Gejala lain termasuk kelelahan, perasaan akan mati lemas di malam hari, lemas, dan batuk terus-menerus yang mengeluarkan cairan putih, berair, atau berbusa. Kadang-kadang batuknya sangat parah sehingga bisa meretakkan atau memisahkan tulang rusuk.
Di zona kematian, otak bisa mulai membengkak yang bisa menyebabkan mual dan psikosis. Salah satu faktor risiko terbesar di ketinggian 26.000 kaki adalah hipoksia, kurangnya sirkulasi oksigen yang memadai ke organ seperti otak.Â
Jika otak tidak mendapatkan oksigen yang cukup, otak mulai membengkak, menyebabkan kondisi yang disebut dengan high altitude cerebral edema (HACE). Pembengkakan bisa memicu mual, muntah, serta kesulitan berpikir dan bernalar.

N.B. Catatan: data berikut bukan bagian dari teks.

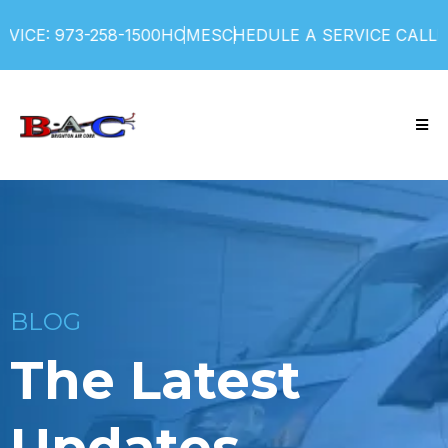
ICE: 973-258-1500
HOME
SCHEDULE A SERVICE CALL
F
BLOG
The Latest
Updates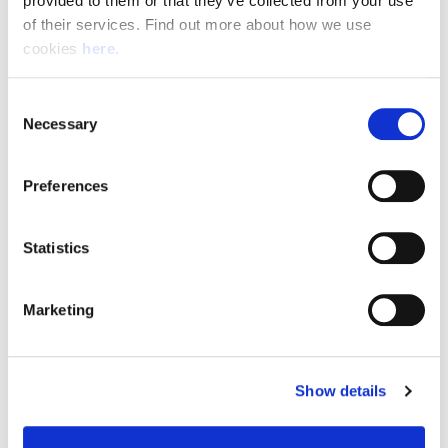
provided to them or that they’ve collected from your use 
of their services. Find out more about how we use 
cookies 
here
.
Resource Hub
Consent
Employee FAQs
Necessary
Selection
Applicant FAQs
Preferences
Employer FAQs
Statistics
Explore
Marketing
About Us
News & Insights
Show details
Contact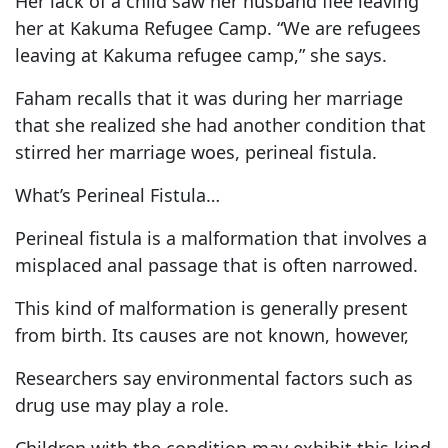
Her lack of a child saw her husband flee leaving
her at Kakuma Refugee Camp. “We are refugees
leaving at Kakuma refugee camp,” she says.
Faham recalls that it was during her marriage
that she realized she had another condition that
stirred her marriage woes, perineal fistula.
What’s Perineal Fistula…
Perineal fistula is a malformation that involves a
misplaced anal passage that is often narrowed.
This kind of malformation is generally present
from birth. Its causes are not known, however,
Researchers say environmental factors such as
drug use may play a role.
Children with the condition may exhibit this kind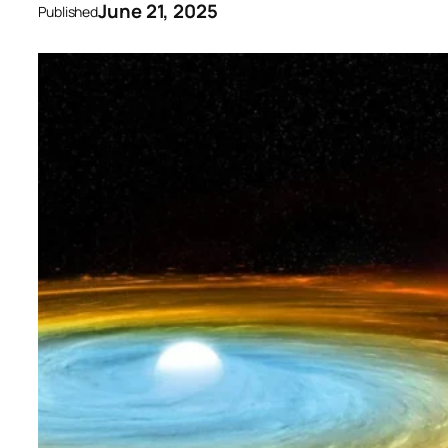
June 21, 2025
Published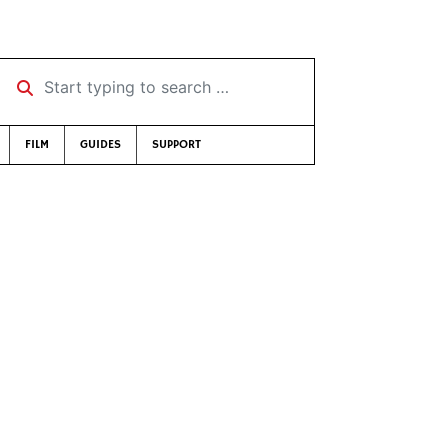
Start typing to search …
FILM
GUIDES
SUPPORT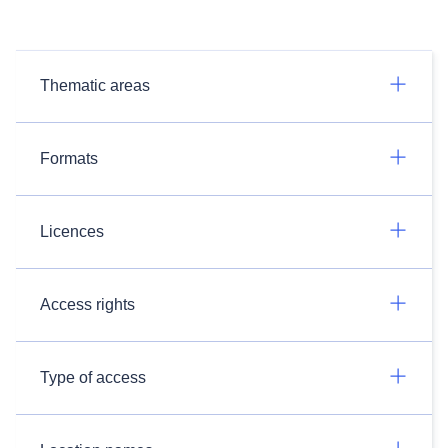
Thematic areas
Formats
Licences
Access rights
Type of access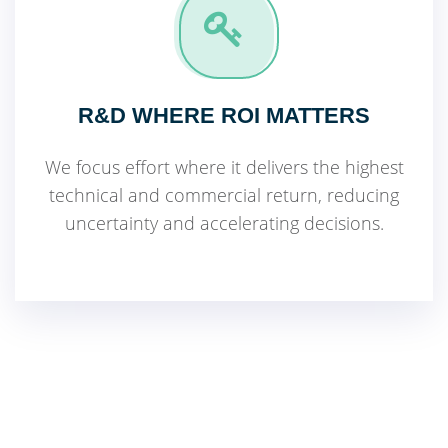
R&D WHERE ROI MATTERS
We focus effort where it delivers the highest
technical and commercial return, reducing
uncertainty and accelerating decisions.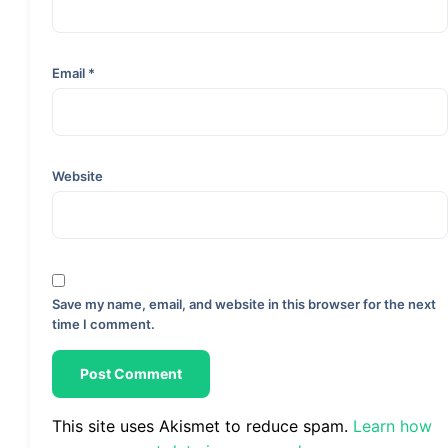
Email
*
Website
Save my name, email, and website in this browser for the next
time I comment.
This site uses Akismet to reduce spam.
Learn how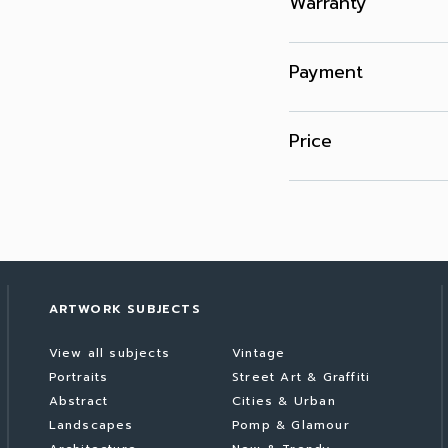
Warranty
Payment
Price
ARTWORK SUBJECTS
View all subjects
Vintage
Portraits
Street Art & Graffiti
Abstract
Cities & Urban
Landscapes
Pomp & Glamour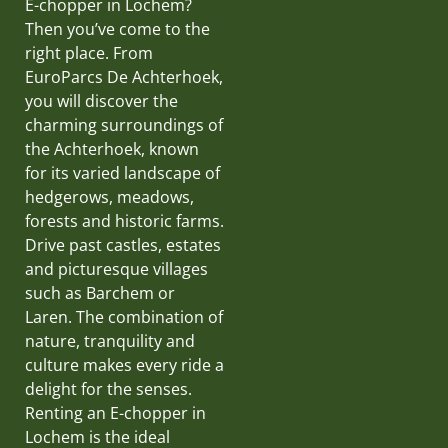
E-chopper in Lochem?
Then you’ve come to the
right place. From
EuroParcs De Achterhoek,
you will discover the
charming surroundings of
the Achterhoek, known
for its varied landscape of
hedgerows, meadows,
forests and historic farms.
Drive past castles, estates
and picturesque villages
such as Barchem or
Laren. The combination of
nature, tranquility and
culture makes every ride a
delight for the senses.
Renting an E-chopper in
Lochem is the ideal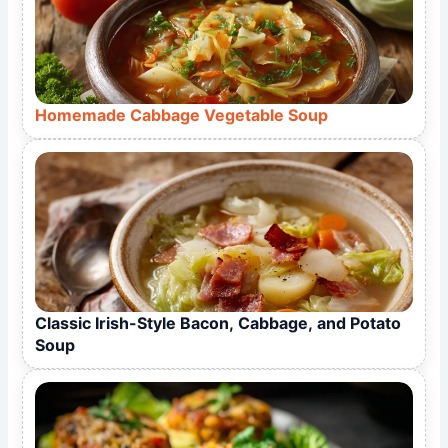
Homemade Cabbage Vegetable Soup
Classic Irish-Style Bacon, Cabbage, and Potato
Soup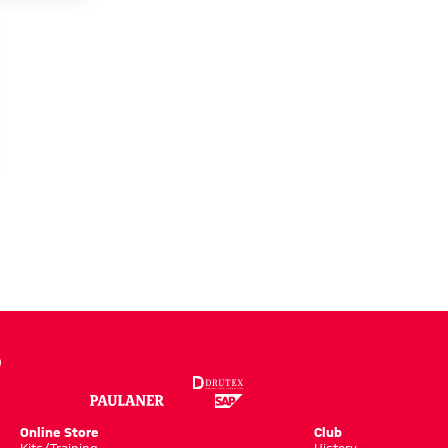
Online Store
Club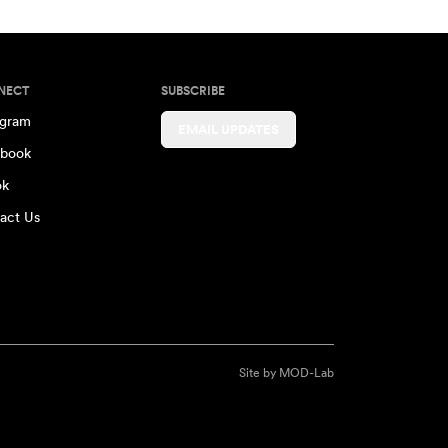
NECT
SUBSCRIBE
agram
EMAIL UPDATES
book
ok
act Us
Site by
MOD-Lab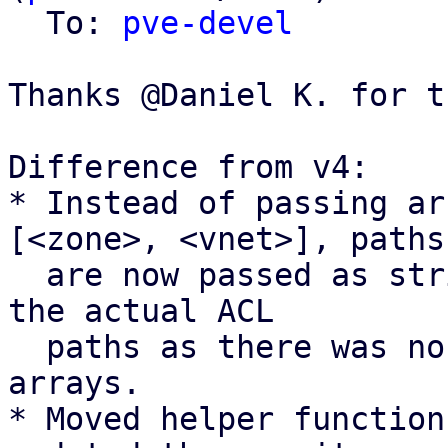
  To: 
pve-devel
Thanks @Daniel K. for t
Difference from v4:

* Instead of passing ar
[<zone>, <vnet>], paths

  are now passed as strings <zone>/<vnet> to match 
the actual ACL

  paths as there was no real benefit of using 
arrays.

* Moved helper function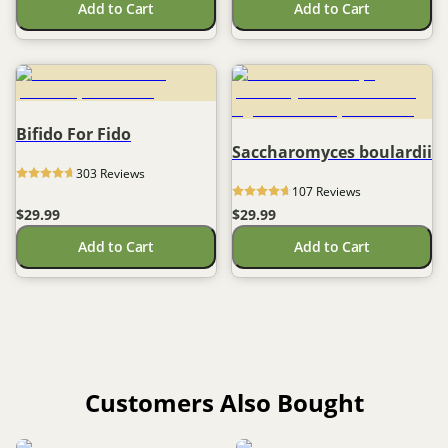
Add to Cart
Add to Cart
Bifido For Fido
Saccharomyces boulardii
303
 Reviews
107
 Reviews
$29.99
$29.99
Add to Cart
Add to Cart
Customers Also Bought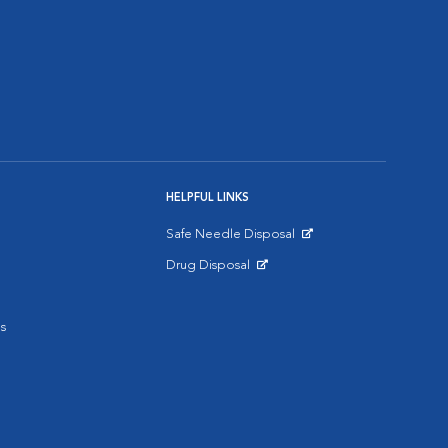
HELPFUL LINKS
Safe Needle Disposal
Opens in New Window
Drug Disposal
Opens in New Window
s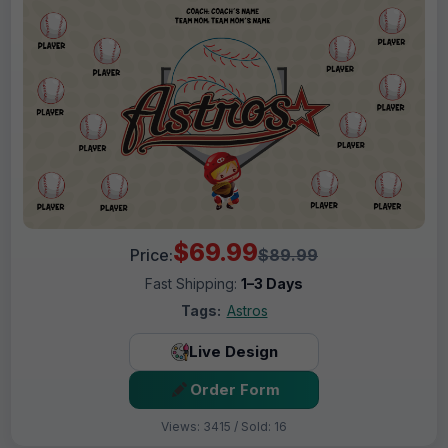
$69.99
Price:
$89.99
Fast Shipping:
1–3 Days
Tags:
Astros
Live Design
Order Form
Views: 3415 / Sold: 16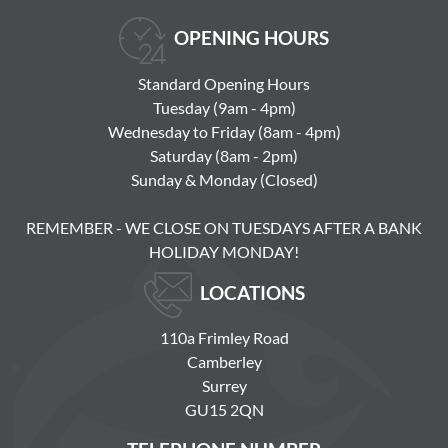
OPENING HOURS
Standard Opening Hours
Tuesday (9am - 4pm)
Wednesday to Friday (8am - 4pm)
Saturday (8am - 2pm)
Sunday & Monday (Closed)
REMEMBER - WE CLOSE ON TUESDAYS AFTER A BANK
HOLIDAY MONDAY!
LOCATIONS
110a Frimley Road
Camberley
Surrey
GU15 2QN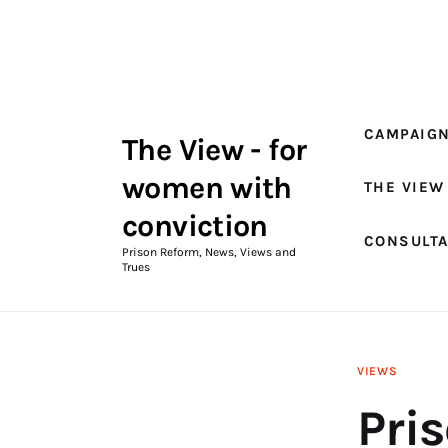
Campaigns
The View Magazine Issue 18
Summer 2026 Digital Edition
CAMPAIG
The View - for
The View Magazine
women with
THE VIEW
News & Views
conviction
CONSULT
Shop
Prison Reform, News, Views and
Trues
Art
Fundraising
VIEWS
What We Do
Pri
Consultancy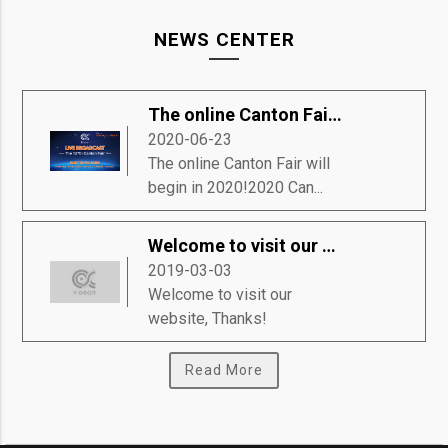
NEWS CENTER
The online Canton Fair will begin in 2020!
2020-06-23
The online Canton Fair will
begin in 2020!2020 Can...
Welcome to visit our website, Thanks!
2019-03-03
Welcome to visit our
website, Thanks!
Read More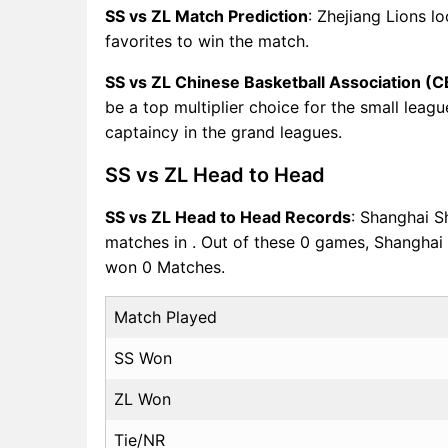
SS vs ZL Match Prediction
: Zhejiang Lions l
favorites to win the match.
SS vs ZL Chinese Basketball Association (
be a top multiplier choice for the small leag
captaincy in the grand leagues.
SS vs ZL Head to Head
SS vs ZL Head to Head Records
: Shanghai S
matches in . Out of these 0 games, Shangha
won 0 Matches.
Match Played
SS Won
ZL Won
Tie/NR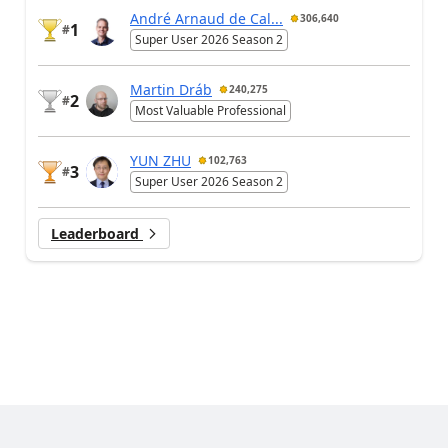
André Arnaud de Cal...
306,640
1
#
Super User 2026 Season 2
Martin Dráb
240,275
2
#
Most Valuable Professional
YUN ZHU
102,763
3
#
Super User 2026 Season 2
Leaderboard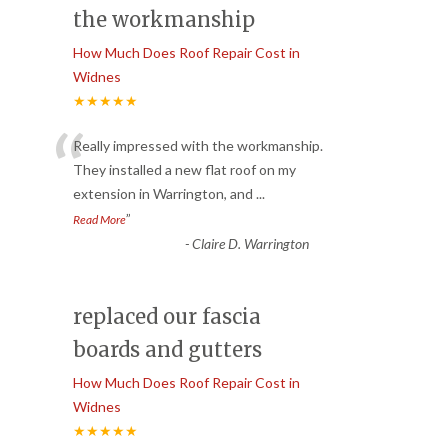
the workmanship
How Much Does Roof Repair Cost in
Widnes
★★★★★
“
Really impressed with the workmanship.
They installed a new flat roof on my
extension in Warrington, and
...
”
Read More
-
Claire D. Warrington
replaced our fascia
boards and gutters
How Much Does Roof Repair Cost in
Widnes
★★★★★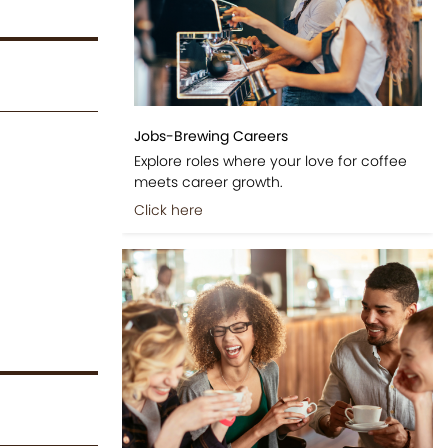
Jobs-Brewing Careers
Explore roles where your love for coffee
meets career growth.
Click here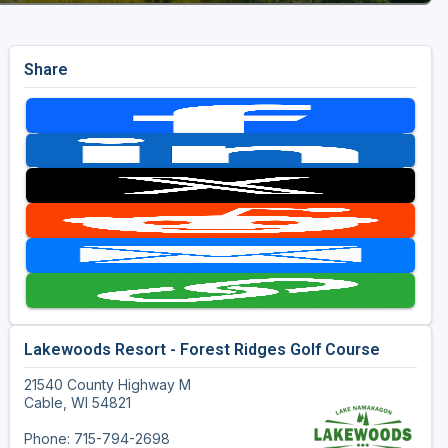
Share
Lakewoods Resort - Forest Ridges Golf Course
21540 County Highway M
Cable, WI 54821
Phone: 715-794-2698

Otak yang kekurangan oksigen dapat menyebabkan pendaki lupa di mana mereka berada dan mengalami delirium yang oleh beberapa ahli dianggap sebagai bentuk psikosis ketinggian.
Penilaian pendaki hipoksia menjadi terganggu, dan mereka diketahui melakukan hal-hal aneh seperti mulai melepaskan pakaian atau berbicara dengan teman khayalan.